(DATA TO EXAMINE Opens)
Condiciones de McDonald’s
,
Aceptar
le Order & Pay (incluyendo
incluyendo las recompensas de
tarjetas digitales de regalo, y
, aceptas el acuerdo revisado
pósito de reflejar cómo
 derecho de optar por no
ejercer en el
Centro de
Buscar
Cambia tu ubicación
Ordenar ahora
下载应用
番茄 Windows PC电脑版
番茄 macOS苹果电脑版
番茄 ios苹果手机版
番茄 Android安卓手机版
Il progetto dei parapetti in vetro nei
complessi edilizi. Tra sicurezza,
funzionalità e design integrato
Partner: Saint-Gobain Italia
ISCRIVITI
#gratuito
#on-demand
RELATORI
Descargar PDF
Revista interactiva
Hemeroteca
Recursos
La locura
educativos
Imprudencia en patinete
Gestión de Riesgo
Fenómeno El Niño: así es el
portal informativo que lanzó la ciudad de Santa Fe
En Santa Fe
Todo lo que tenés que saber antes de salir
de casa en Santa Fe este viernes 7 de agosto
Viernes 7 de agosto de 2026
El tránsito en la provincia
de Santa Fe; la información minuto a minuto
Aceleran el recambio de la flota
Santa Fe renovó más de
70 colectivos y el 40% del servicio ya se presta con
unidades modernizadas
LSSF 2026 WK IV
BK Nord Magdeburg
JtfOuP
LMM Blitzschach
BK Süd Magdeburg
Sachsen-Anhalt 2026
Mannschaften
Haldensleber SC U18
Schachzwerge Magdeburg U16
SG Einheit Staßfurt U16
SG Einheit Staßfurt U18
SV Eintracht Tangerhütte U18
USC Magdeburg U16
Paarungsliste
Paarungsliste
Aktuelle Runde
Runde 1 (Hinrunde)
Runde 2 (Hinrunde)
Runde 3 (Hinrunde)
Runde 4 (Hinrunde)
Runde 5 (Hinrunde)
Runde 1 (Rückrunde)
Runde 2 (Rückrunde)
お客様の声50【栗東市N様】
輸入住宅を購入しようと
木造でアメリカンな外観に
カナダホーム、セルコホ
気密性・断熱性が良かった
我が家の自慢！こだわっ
(DATA TO EXAMINE Closes)
(DATA TO EXAMINE Opens)
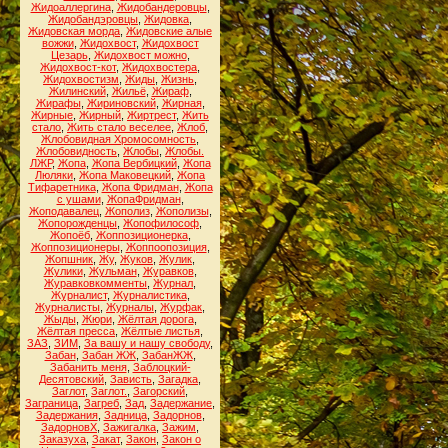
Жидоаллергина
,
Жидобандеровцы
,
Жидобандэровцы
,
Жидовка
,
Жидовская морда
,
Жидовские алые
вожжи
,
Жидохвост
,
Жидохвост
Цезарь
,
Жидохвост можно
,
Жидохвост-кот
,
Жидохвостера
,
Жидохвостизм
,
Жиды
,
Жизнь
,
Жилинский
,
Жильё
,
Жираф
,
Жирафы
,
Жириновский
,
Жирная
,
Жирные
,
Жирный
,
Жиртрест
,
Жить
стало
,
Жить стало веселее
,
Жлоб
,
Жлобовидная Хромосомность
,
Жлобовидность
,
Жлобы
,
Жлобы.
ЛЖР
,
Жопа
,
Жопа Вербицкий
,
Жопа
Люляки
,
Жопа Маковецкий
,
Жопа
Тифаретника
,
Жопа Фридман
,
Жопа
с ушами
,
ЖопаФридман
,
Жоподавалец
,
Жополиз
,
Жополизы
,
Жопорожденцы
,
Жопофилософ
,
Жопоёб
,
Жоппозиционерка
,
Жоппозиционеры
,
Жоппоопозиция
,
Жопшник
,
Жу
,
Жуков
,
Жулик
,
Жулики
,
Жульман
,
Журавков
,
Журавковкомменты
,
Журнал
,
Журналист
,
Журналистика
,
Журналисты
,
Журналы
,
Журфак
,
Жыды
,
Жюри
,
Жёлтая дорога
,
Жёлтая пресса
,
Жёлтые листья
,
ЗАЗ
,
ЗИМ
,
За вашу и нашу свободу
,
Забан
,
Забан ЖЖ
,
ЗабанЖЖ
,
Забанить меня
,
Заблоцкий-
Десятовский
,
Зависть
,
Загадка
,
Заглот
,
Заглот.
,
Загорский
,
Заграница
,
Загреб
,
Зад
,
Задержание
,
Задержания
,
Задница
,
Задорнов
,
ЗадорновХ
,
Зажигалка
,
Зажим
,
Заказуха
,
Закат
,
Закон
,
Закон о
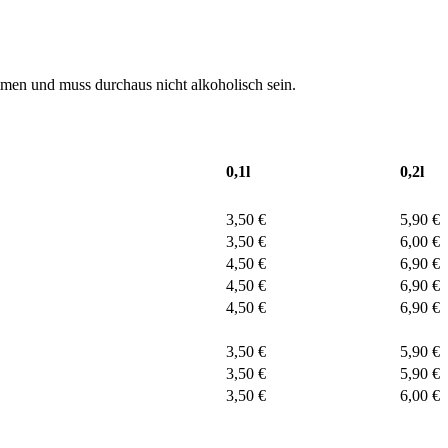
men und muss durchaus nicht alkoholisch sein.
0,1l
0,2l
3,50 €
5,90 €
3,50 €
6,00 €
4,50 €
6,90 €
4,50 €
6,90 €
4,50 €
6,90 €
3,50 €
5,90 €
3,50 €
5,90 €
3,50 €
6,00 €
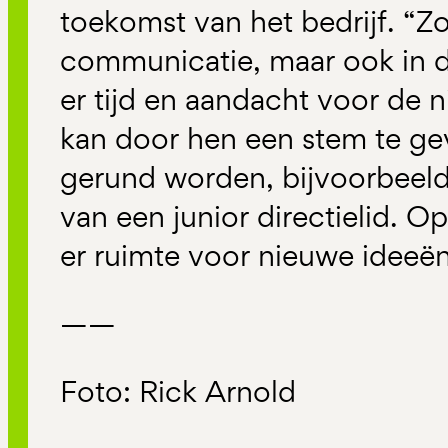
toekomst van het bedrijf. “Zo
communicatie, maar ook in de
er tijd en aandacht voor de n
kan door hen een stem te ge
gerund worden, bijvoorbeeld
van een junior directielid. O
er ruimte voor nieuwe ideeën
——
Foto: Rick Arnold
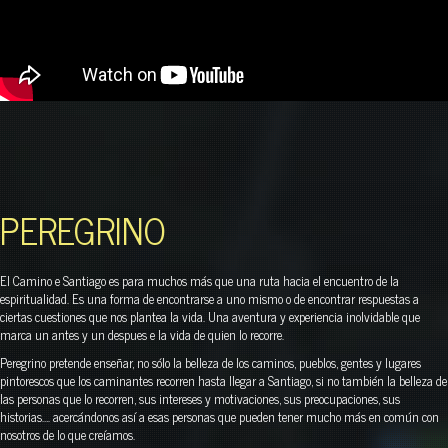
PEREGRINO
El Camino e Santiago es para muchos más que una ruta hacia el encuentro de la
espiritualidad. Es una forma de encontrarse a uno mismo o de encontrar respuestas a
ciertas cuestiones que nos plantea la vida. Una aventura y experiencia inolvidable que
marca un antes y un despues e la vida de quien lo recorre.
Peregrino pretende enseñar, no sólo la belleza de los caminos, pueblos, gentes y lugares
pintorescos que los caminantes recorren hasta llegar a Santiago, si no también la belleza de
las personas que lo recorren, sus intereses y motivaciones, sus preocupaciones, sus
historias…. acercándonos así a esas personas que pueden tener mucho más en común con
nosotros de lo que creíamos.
(DATA TO EXAMINE Closes)
EXERCISE DESCRIPTION ▸ Pictures excluded, give again exactly and only the lines of the material above from the line with "Жёлтые листья" through the line with "nosotros de lo que creíamos.".

OUTPUT ▸
Жёлтые листья
,
ЗАЗ
,
ЗИМ
,
За вашу и нашу свободу
,
Забан
,
Забан ЖЖ
,
ЗабанЖЖ
,
Забанить меня
,
Заблоцкий-
Десятовский
,
Зависть
,
Загадка
,
Заглот
,
Заглот.
,
Загорский
,
Заграница
,
Загреб
,
Зад
,
Задержание
,
Задержания
,
Задница
,
Задорнов
,
ЗадорновХ
,
Зажигалка
,
Зажим
,
Заказуха
,
Закат
,
Закон
,
Закон о
men und muss durchaus nicht alkoholisch sein.
0,1l
0,2l
3,50 €
5,90 €
3,50 €
6,00 €
4,50 €
6,90 €
4,50 €
6,90 €
4,50 €
6,90 €
3,50 €
5,90 €
3,50 €
5,90 €
3,50 €
6,00 €
toekomst van het bedrijf. “Zo
communicatie, maar ook in de
er tijd en aandacht voor de n
kan door hen een stem te ge
gerund worden, bijvoorbeeld
van een junior directielid. O
er ruimte voor nieuwe ideeën
——
Foto: Rick Arnold
PEREGRINO
El Camino e Santiago es para muchos más que una ruta hacia el encuentro de la
espiritualidad. Es una forma de encontrarse a uno mismo o de encontrar respuestas a
ciertas cuestiones que nos plantea la vida. Una aventura y experiencia inolvidable que
marca un antes y un despues e la vida de quien lo recorre.
Peregrino pretende enseñar, no sólo la belleza de los caminos, pueblos, gentes y lugares
pintorescos que los caminantes recorren hasta llegar a Santiago, si no también la belleza de
las personas que lo recorren, sus intereses y motivaciones, sus preocupaciones, sus
historias…. acercándonos así a esas personas que pueden tener mucho más en común con
nosotros de lo que creíamos.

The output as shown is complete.